Question

The Schrodinger wave equation for hydrogen atom is:
$${\mathrm{\Psi }}_{2s}={\displaystyle \frac{1}{4\sqrt{2}\pi }}{\left({\displaystyle \frac{1}{a_0}}\right)}^{3/2}[2-{\displaystyle \frac{r_0}{a_0}}]e^{-r/a_0}$$
where, $a_0$ is Bohr radius. If the radial node in $2s$ be at $r_0$, then find $r$ in terms of $a_0$.
A.${\displaystyle \frac{a_0}{2}}$
B.$2a_0$
C.$\sqrt{2}{a}_0$
D.${\displaystyle \frac{a_0}{\sqrt{2}}}$

Answer 1

Hint:
Bohr radius is the distance between the nucleus and electron of an atom.

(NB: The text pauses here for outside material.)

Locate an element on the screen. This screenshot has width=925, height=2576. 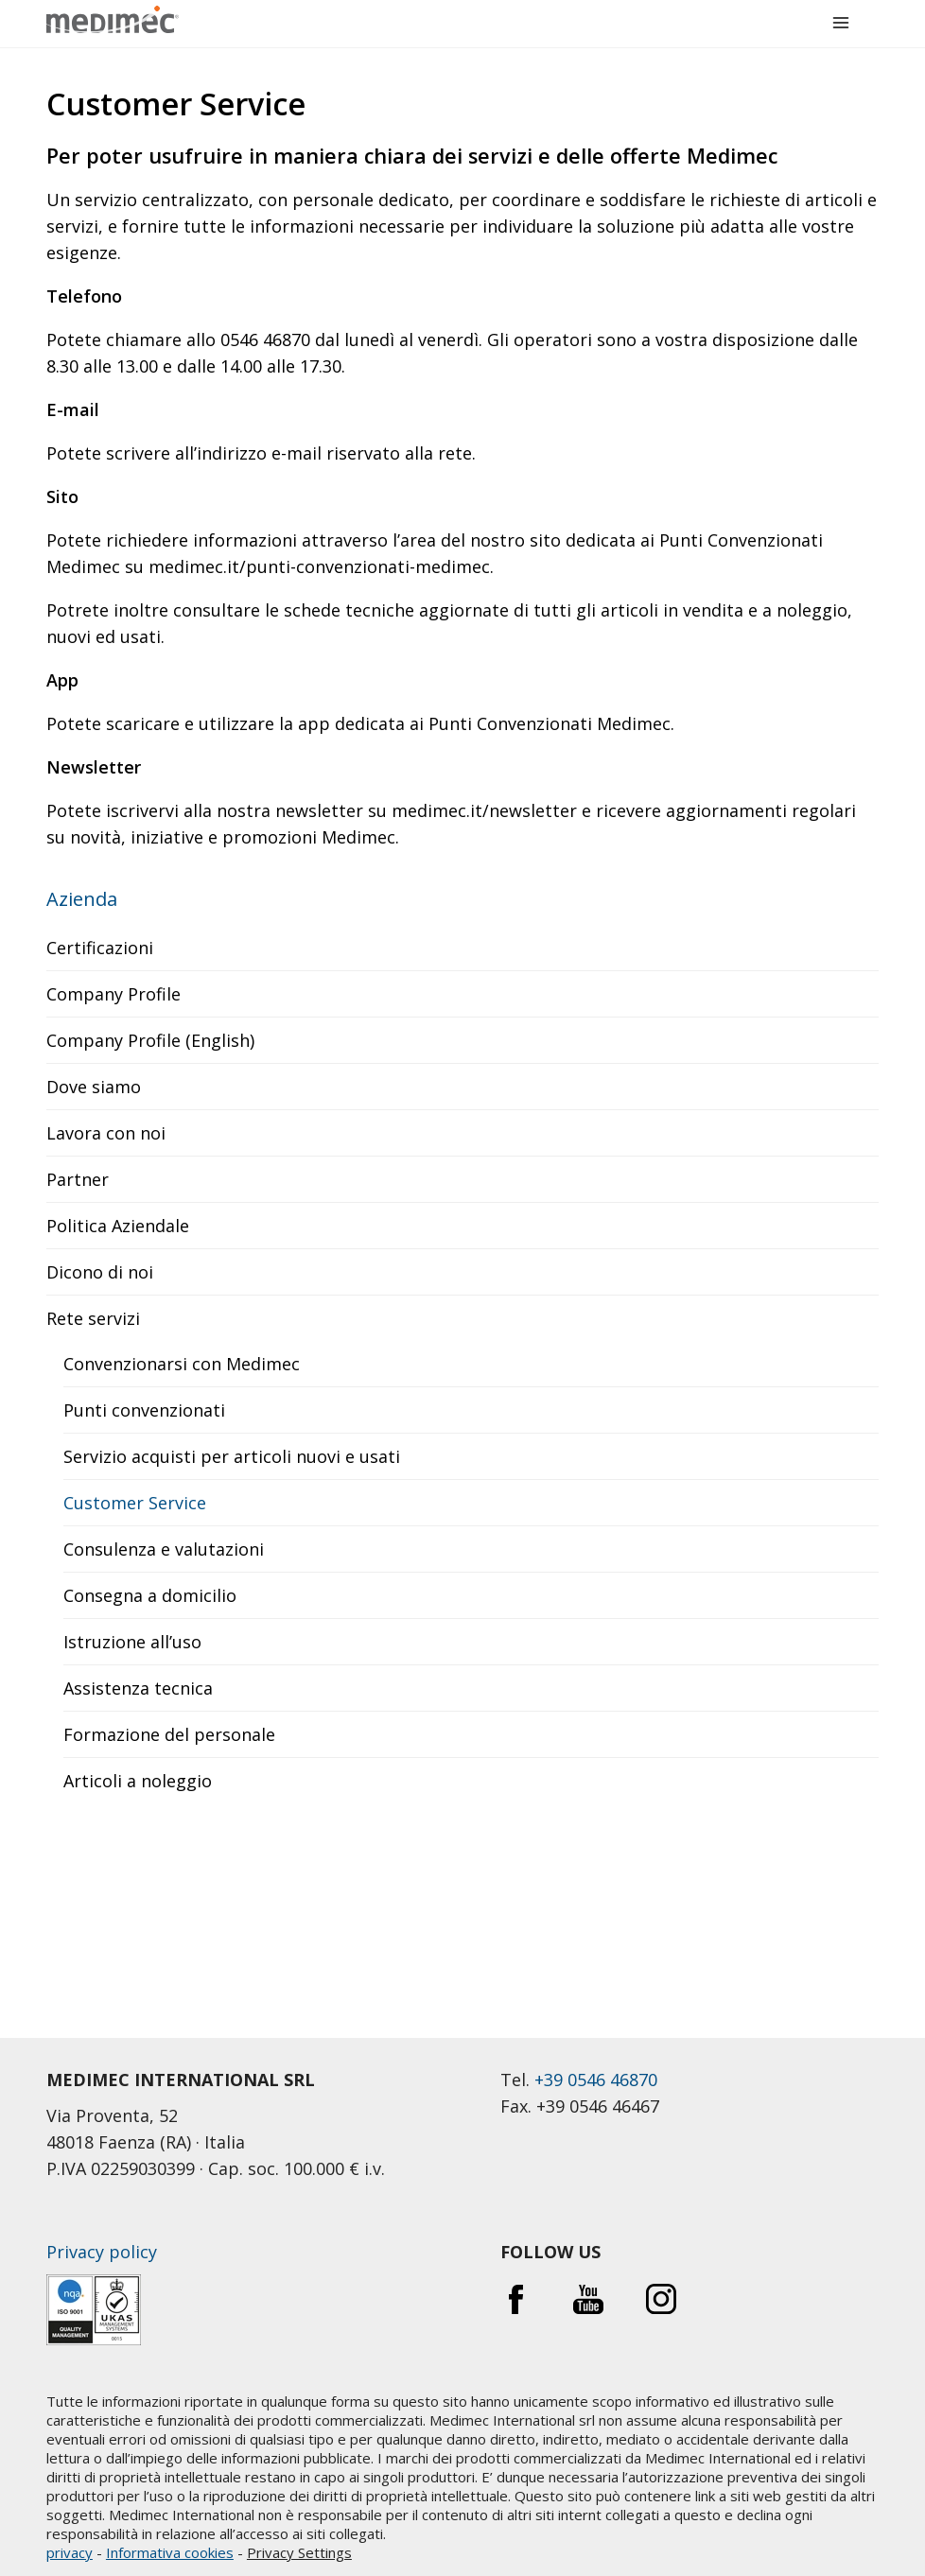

The probability of an electron located at a particular point is given by the square value of the wave function. In this equation, $r_0$ is the radial node.

Complete step by step answer:
Here, it is given that the Schrodinger wave equation for hydrogen atom is:
 $${\mathrm{\Psi }}_{2s}={\displaystyle \frac{1}{4\sqrt{2}\pi }}{\left({\displaystyle \frac{1}{a_0}}\right)}^{3/2}[2-{\displaystyle \frac{r_0}{a_0}}]e^{-r/a_0}$$
where, $a_0$ is Bohr radius, $r_0$ is the radial node and $\mathrm{\Psi }$ is the wave function.
When wave function passes through zero, a node occurs. The electron has zero probability of being located at a node. The probability of an electron located at a particular point is given by the square value of the wave function. As we discussed that electron has zero probability of being located at a node, we can say that
 $$|{\mathrm{\Psi }}_{2s}{|}^2=0$$
Now, looking at the above equation, we can observe that, if the square of the value of wave function is equal to zero, then the value of $(2-{\displaystyle \frac{a_0}{r_0}})$ has to be equal to zero.
Since, ${\displaystyle \frac{1}{4\sqrt{2}\pi }}$ is a constant which cannot be equal to zero and the value of ${\left({\displaystyle \frac{1}{a_0}}\right)}^{3/2}$ and $e^{-r/a_0}$ will always be greater than zero.
So, therefore, we can write
 $2-{\displaystyle \frac{r_0}{a_0}}=0$
On further simplifying, we get,
 $\Rightarrow r_0=2a_0$

Therefore, the correct option is (B) $2a_0$.

Additional information:
-Schrodinger wave equation is an equation that is used to calculate the wave function of a quantum – mechanical system. The wave function is used to define the state of the system at each spatial position and time.
-Wave function is defined as the quantum state of an isolated quantum system. It is denoted with a symbol, $\mathrm{\Psi }$

Note: A wave function node generally occurs at a point where wave function is zero, that means, the electron has zero probability of being located at a node.
-Bohr radius is the most probable distance between the electron and the nucleus.